Background In rheumatoid arthritis (RA), comorbidity might alter survival, delay diagnosis and influence treatment decisions. Moreover managing care for patients with several chronic conditions currently represents one of the greatest challenges to rheumatologists. Knowing the impact of specific comorbidities on patient related outcomes may help us prioritize comorbidities in RA when developing general strategies to manage them.
Objectives To examine the impact of comorbidity on quality of life and costs in RA.
Methods A systematic literature review was performed by 2 reviewers, a librarian and a methodologist. Studies were identified by sensitive search strategies in the main bibliographic databases (Medline, Embase and Cochrane Library) up to May 2013. We selected articles that analyzed, in RA patients, the impact of comorbidity (co-existent diseases and complications of RA or associated therapies) on quality of life (QoL) and/or cost. Any type of study except case series or case reports was eligible.Two reviewers (VV and EL) screened the titles and abstracts of the retrieved articles independently.
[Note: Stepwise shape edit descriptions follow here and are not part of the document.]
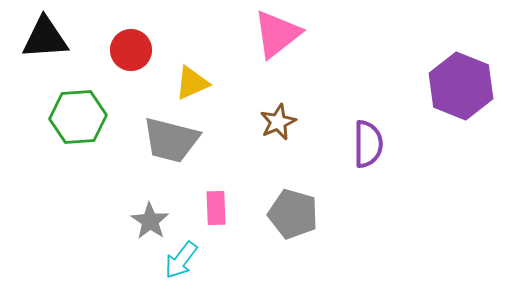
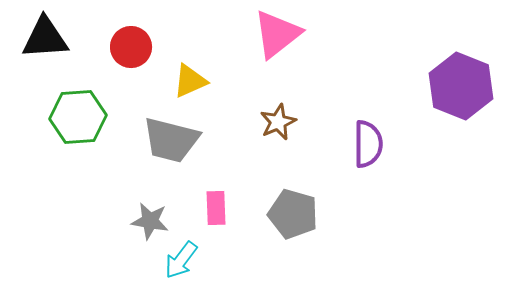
red circle: moved 3 px up
yellow triangle: moved 2 px left, 2 px up
gray star: rotated 24 degrees counterclockwise
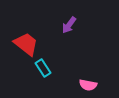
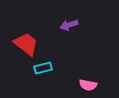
purple arrow: rotated 36 degrees clockwise
cyan rectangle: rotated 72 degrees counterclockwise
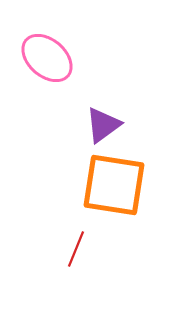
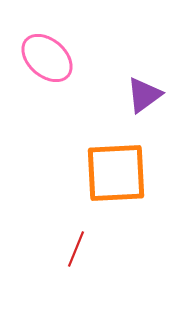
purple triangle: moved 41 px right, 30 px up
orange square: moved 2 px right, 12 px up; rotated 12 degrees counterclockwise
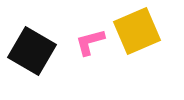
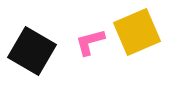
yellow square: moved 1 px down
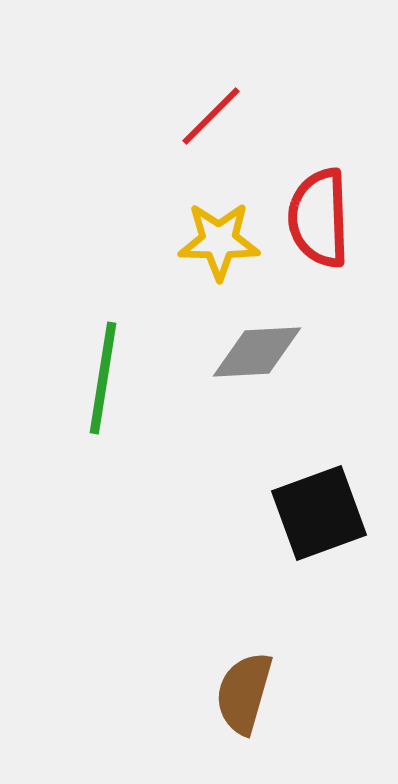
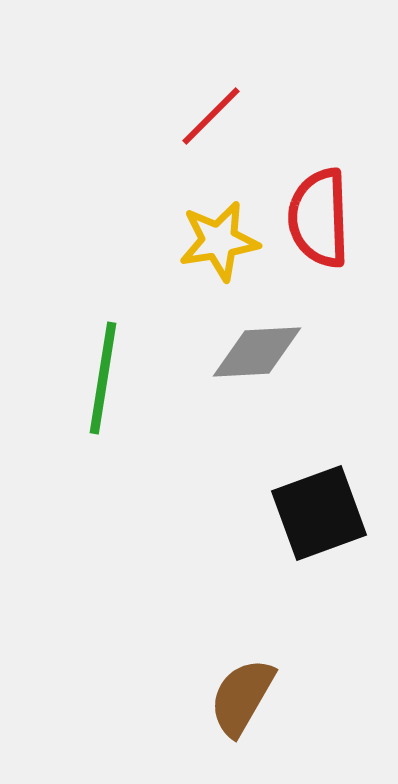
yellow star: rotated 10 degrees counterclockwise
brown semicircle: moved 2 px left, 4 px down; rotated 14 degrees clockwise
VV reviewed the selected articles in detail and collected the data from the studies included by using ad hoc standard forms. A hand search was completed by reviewing the references of the included studies. An ad hoc risk of bias scale was used. The level of evidence for each comorbidity was assessed with the Oxford Centre for Evidence-based Medicine Levels of Evidence for descriptive/prognostic questions.
Results Of 2.123 citations, 18 were included: 14 studies assessed the impact of comorbidity on QoL and 6 on costs. The most analyzed comorbidities were overall comorbidity, obesity, fibromyalgia and anemia. The risk of bias of studies that assessed global comorbidity and obesity was low; in the rest of studies was moderate-high. Cost publications examined solely direct costs except for one that evaluated indirect costs as well. The risk of bias of cost studies was low. RA patients with comorbidity reported worse quality of life, especially for those with ≥2 comorbid conditions. The level of evidence for specific comorbidities and their impact on QoL was as follow: overweight/obesity (1c); psychiatric and related diseases (2c for anxiety and depression and 3a for fibromyalgia); RA patients with cardiovascular disease, hypertension and diabetes reported worse impact on quality of life and a higher annual progression of HAQ score than RA patients with lung disease, psychiatric or gastrointestinal disease (1c). Patients with RA and comorbidity incurred higher expenses than patients without comorbidity. Patients with cardiovascular disease reported higher costs than those with depression (level of evidence 3b).
Conclusions RA patients with comorbidity, especially those with ≥2 comorbidities have worse quality of life and higher annual progression of HAQ score than RA patients without any comorbidity. Further work is needed to define which comorbidities have more impact on RA costs.